Austin Slater’s augmented swing seems to not have disrupted his generally solid plate discipline. Brandon Belt’s plate discipline has either jumped to another level this year or else he’s just healthy enough to maintain it night after night. He drew a league-leading 24 walks last month and in the leadoff spot tonight again, he went 3-for-4 with another one. Leading off isn’t all about drawing walks, of course, but it’s about selectivity and working the pitcher, if possible. He’s not a natural for that spot, but on the other hand, he’s an ideal leadoff hitter for this Giants’ lineup.

That’s been the key over these past twenty games: finding the ideal roles for what’s already on the roster. For the past week or so, the Giants seemed to have found the right mix. Maybe it all falls apart come next week, but for now, seeing this broken Giants machine actually firing on all cylinders and humming like a fine-tuned machine has just been joy.

Here was the key play of the game:

The Giants were trailing 4-3 in the top of the sixth and while it didn’t feel like the game was out of reach (as it might’ve 20 games ago), it certainly felt like the offensive juggernaut of the past two nights wasn’t going to show up. Alex Dickerson grounded into a crucial double play with the bases loaded in the previous inning, which compelled me to utter aloud in an empty apartment, “Annnnnnd we’re back.” But not so!

Kevin Pillar called for time, didn’t get it, and got hit by a half-thrown pitch by a confused Luis Perdomo. Perdomo thought Pillar had been granted time out. He was wrong. That didn’t mean the Padres were totally boned. Perdomo was the one who got Dickerson to hit into that double play the previous inning and all he had to do was get Joe Panik to do the same to get out of this situation. Panik managed to stay out of a double play and hit a fly ball for an out.

Two outs and the right-handed Donovan Solano at the plate was a situation that still favored the Padres. But it didn’t work out for San Diego:

I .gif’d this one because the at bat tickled me. That’s not a great pitch by Perdomo. It cuts right back into the strike zone at the belt. It was a perfect pitch for a man of Solano’s height, though. If Perdomo throws that same type of pitch to a taller batter, he probably gets the ground ball he was looking for, or at least some kind of weird pop up.

Instead, it went right into a diminutive hot zone and gave Solano his only hit of the night. That’s what happens when you’re going good, though. You tend not to miss mistakes.

Need to highlight one more thing before I wrap this up. Here’s Alex Dickerson’s strikeout in the top of the seventh inning:

Front door sinker. Brutal. Maybe a ball, but Austin Hedges framed it well. I’m pointing this out because the next batter, Stephen Vogt, clearly watched this at bat and knew what to expect if he got to two strikes:

Craig Stammen throws that to almost the exact same spot. Vogt did pretty much the only thing he could do with a pitch that far down and in. He spoiled the pitch more than anything, and fouled off two more pitches before flying out.

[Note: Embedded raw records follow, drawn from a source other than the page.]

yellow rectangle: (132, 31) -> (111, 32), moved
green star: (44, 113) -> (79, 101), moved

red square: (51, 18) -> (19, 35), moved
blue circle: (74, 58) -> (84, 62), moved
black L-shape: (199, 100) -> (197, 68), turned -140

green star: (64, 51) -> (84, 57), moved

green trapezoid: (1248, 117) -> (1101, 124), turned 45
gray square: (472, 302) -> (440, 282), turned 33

I’m spotlighting this because this was a lengthy at bat by Stephen Vogt. It was a concerted effort despite a 3-run lead. It was smart hitting, too. Stephen Vogt always has an idea of what he’s going to do at the plate. At the very least, he’s average in every tool.

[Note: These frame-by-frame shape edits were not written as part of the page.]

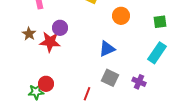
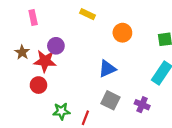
red circle: (46, 84) -> (38, 85), moved
green star: (36, 92) -> (61, 111), moved

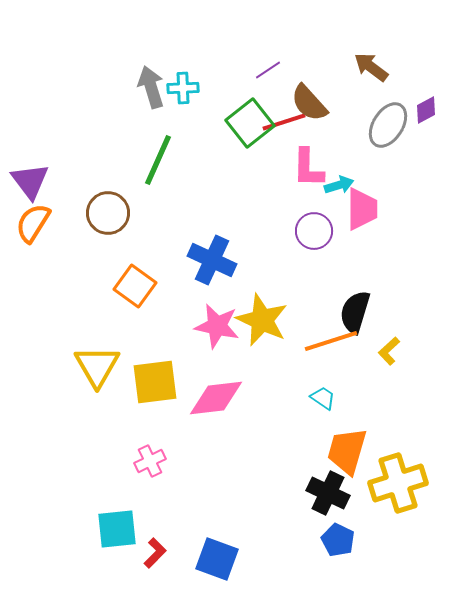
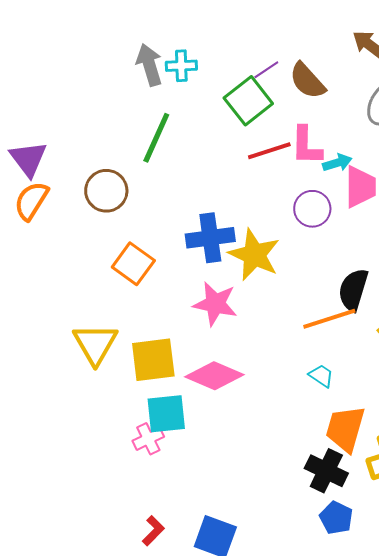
purple line: (268, 70) -> (266, 70), moved
red line: (284, 122) -> (269, 151), moved
blue cross: (212, 260) -> (210, 238), turned -33
yellow star: (262, 320) -> (254, 255), moved
pink diamond: (216, 398) -> (214, 376), turned 30
cyan square: (117, 529) -> (166, 414), moved

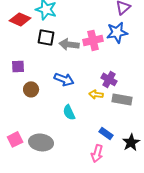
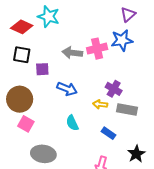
black square: (46, 37) -> (22, 55), moved
purple square: (18, 66) -> (42, 69), moved
brown circle: (31, 89) -> (20, 99), moved, size x1.6
blue rectangle: (106, 133) -> (108, 133), moved
pink square: (15, 139) -> (26, 124), moved, turned -35

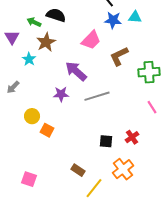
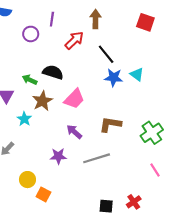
cyan triangle: (135, 17) -> (137, 74), turned 32
pink trapezoid: (91, 40) -> (74, 99), moved
brown L-shape: (119, 56) -> (110, 124), moved, turned 35
purple arrow: (76, 71) -> (74, 132), size x0.7
green cross: (149, 72) -> (152, 133), turned -30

Shaun Anderson was not great tonight, catching too much of the zone and throwing too many meatballs to the aggressive power hitters in the Padres’ lineup, but the rest of the roster picked up the slack. For the moment, the Giants have cobbled together something resembling a league average team. That could very well mean that until this thing’s blown up for prospects at the deadline, they’re going to be susceptible to and beneficiaries of all the typical fortunes that befall an average team over the course of a season and not just totally bad stuff all the time. I feel... joy.